Early TRAIL-engagement elicits potent multimodal targeting of melanoma by CD34+ progenitor cell-derived NK cells
Amanda A. van Vliet,
Ella Peters,
Denise Vodegel,
Daniëlle Steenmans,
Monica Raimo,
Susan Gibbs,
Tanja D. de Gruijl,
Adil D. Duru,
Jan Spanholtz,
Anna-Maria Georgoudaki
Affiliations
Amanda A. van Vliet
Glycostem Therapeutics, Kloosterstraat 9, 5349 AB Oss, the Netherlands; Department of Molecular Cell Biology and Immunology, Cancer Center Amsterdam, Amsterdam UMC, Vrije Universiteit Amsterdam, De Boelelaan 1117, 1081 HV Amsterdam, the Netherlands; Corresponding author
Ella Peters
Glycostem Therapeutics, Kloosterstraat 9, 5349 AB Oss, the Netherlands
Denise Vodegel
Glycostem Therapeutics, Kloosterstraat 9, 5349 AB Oss, the Netherlands
Daniëlle Steenmans
Glycostem Therapeutics, Kloosterstraat 9, 5349 AB Oss, the Netherlands
Monica Raimo
Glycostem Therapeutics, Kloosterstraat 9, 5349 AB Oss, the Netherlands
Susan Gibbs
Department of Molecular Cell Biology and Immunology, Cancer Center Amsterdam, Amsterdam UMC, Vrije Universiteit Amsterdam, De Boelelaan 1117, 1081 HV Amsterdam, the Netherlands
Tanja D. de Gruijl
Department of Medical Oncology, Cancer Center Amsterdam, Amsterdam UMC, Vrije Universiteit Amsterdam, De Boelelaan 1117, 1081 HV Amsterdam, the Netherlands
Adil D. Duru
Glycostem Therapeutics, Kloosterstraat 9, 5349 AB Oss, the Netherlands
Jan Spanholtz
Glycostem Therapeutics, Kloosterstraat 9, 5349 AB Oss, the Netherlands
Anna-Maria Georgoudaki
Glycostem Therapeutics, Kloosterstraat 9, 5349 AB Oss, the Netherlands
Summary: Umbilical cord blood (UCB) CD34+ progenitor cell-derived natural killer (NK) cells exert efficient cytotoxicity against various melanoma cell lines.

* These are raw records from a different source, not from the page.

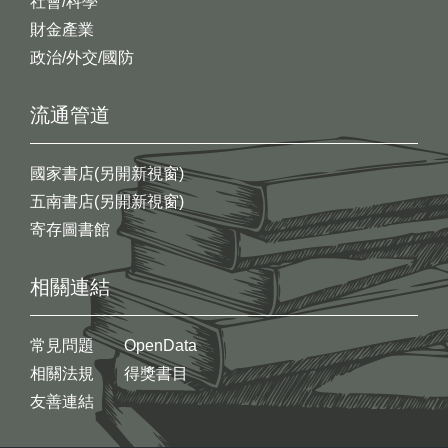
社會/科學
財金產業
政治/外交/國防
流通管道
國家書店(另開新視窗)
五南書店(另開新視窗)
寄存圖書館
相關連結
常見問題
OpenData
相關法規
得獎書目
友善連結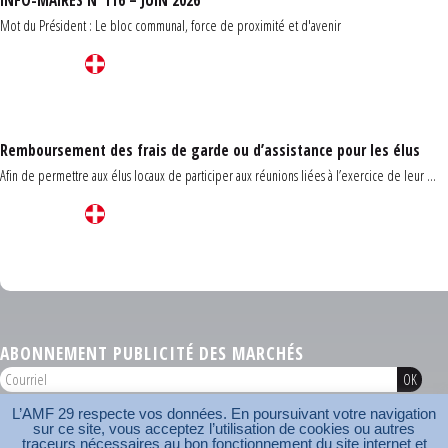
INFO-MAIRES N°116 – JUIN 2026
Mot du Président : Le bloc communal, force de proximité et d'avenir
Remboursement des frais de garde ou d’assistance pour les élus
Afin de permettre aux élus locaux de participer aux réunions liées à l’exercice de leur ...
Carrefour des communes du Finistère 2026
ABONNEMENT PUBLICITÉ DES MARCHÉS
L’AMF 29 respecte vos données. En poursuivant votre navigation
AMF 29 © 2026
sur ce site, vous acceptez l’utilisation de cookies ou autres
Plan du site
Nos coordonnées
Mentions légales
Contact
traceurs nécessaires au bon fonctionnement du site internet et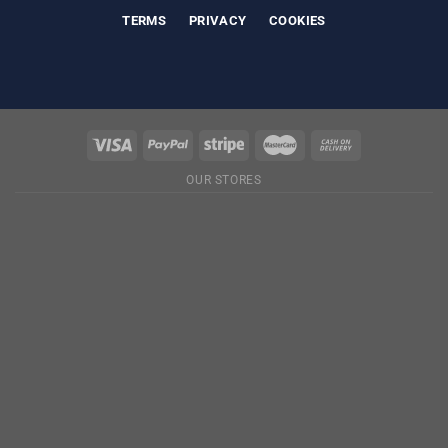
TERMS
PRIVACY
COOKIES
OUR STORES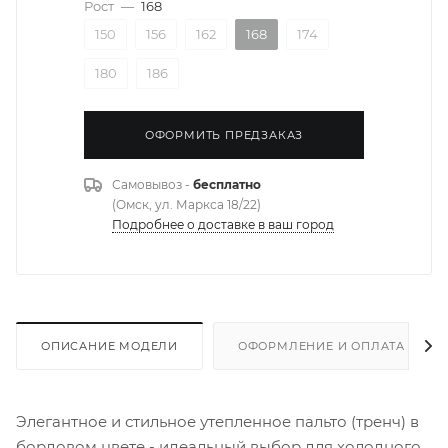
Рост
—
168
150
156
162
168
174
180
186
ОФОРМИТЬ ПРЕДЗАКАЗ
Самовывоз -
бесплатно
(Омск, ул. Маркса 18/22)
Подробнее о доставке в ваш город
ОПИСАНИЕ МОДЕЛИ
ОФОРМЛЕНИЕ И ОПЛАТА ЗАКА
Элегантное и стильное утепленное пальто (тренч) в
бордовом цвете - идеальный выбор для холодного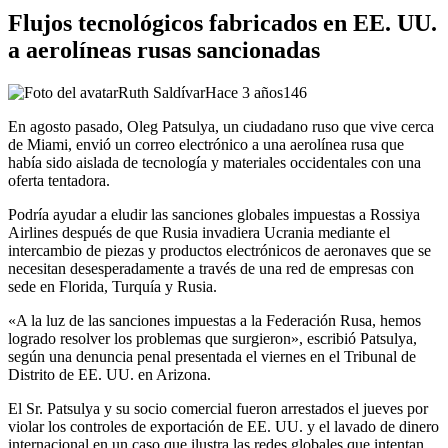
Flujos tecnológicos fabricados en EE. UU.
a aerolíneas rusas sancionadas
Ruth Saldívar
Hace 3 años
146
En agosto pasado, Oleg Patsulya, un ciudadano ruso que vive cerca
de Miami, envió un correo electrónico a una aerolínea rusa que
había sido aislada de tecnología y materiales occidentales con una
oferta tentadora.
Podría ayudar a eludir las sanciones globales impuestas a Rossiya
Airlines después de que Rusia invadiera Ucrania mediante el
intercambio de piezas y productos electrónicos de aeronaves que se
necesitan desesperadamente a través de una red de empresas con
sede en Florida, Turquía y Rusia.
«A la luz de las sanciones impuestas a la Federación Rusa, hemos
logrado resolver los problemas que surgieron», escribió Patsulya,
según una denuncia penal presentada el viernes en el Tribunal de
Distrito de EE. UU. en Arizona.
El Sr. Patsulya y su socio comercial fueron arrestados el jueves por
violar los controles de exportación de EE. UU. y el lavado de dinero
internacional en un caso que ilustra las redes globales que intentan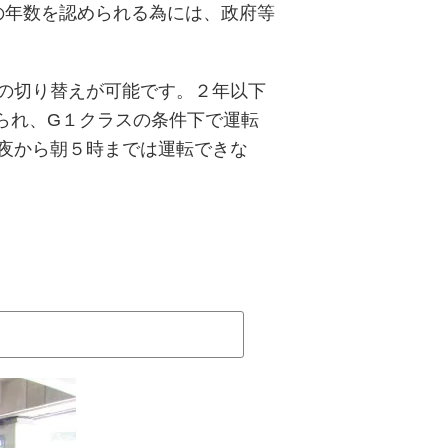
の年数を認められる為には、政府等
の切り替えが可能です。２年以下
られ、G１クラスの条件下で運転
夜から朝５時までは運転できな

Of interest, the relative cytotoxic performance of individual UCB donors was consistent throughout the melanoma panel and correlated with IFNγ, TNF, perforin and granzyme B levels. Importantly, intrinsic perforin and Granzyme B load predicts NK cell cytotoxic capacity. Exploring the mode of action revealed involvement of the activating receptors NKG2D, DNAM-1, NKp30, NKp44, NKp46 and most importantly of TRAIL. Strikingly, combinatorial receptor blocking led to more pronounced inhibition of cytotoxicity (up to 95%) than individual receptor blocking, especially in combination with TRAIL-blocking, suggesting synergistic cytotoxic NK cell activity via engagement of multiple receptors which was also confirmed in a spheroid model. Importantly, lack of NK cell-related gene signature in metastatic melanomas correlates with poor survival highlighting the clinical significance of NK cell therapies as a promising treatment for high-risk melanoma patients.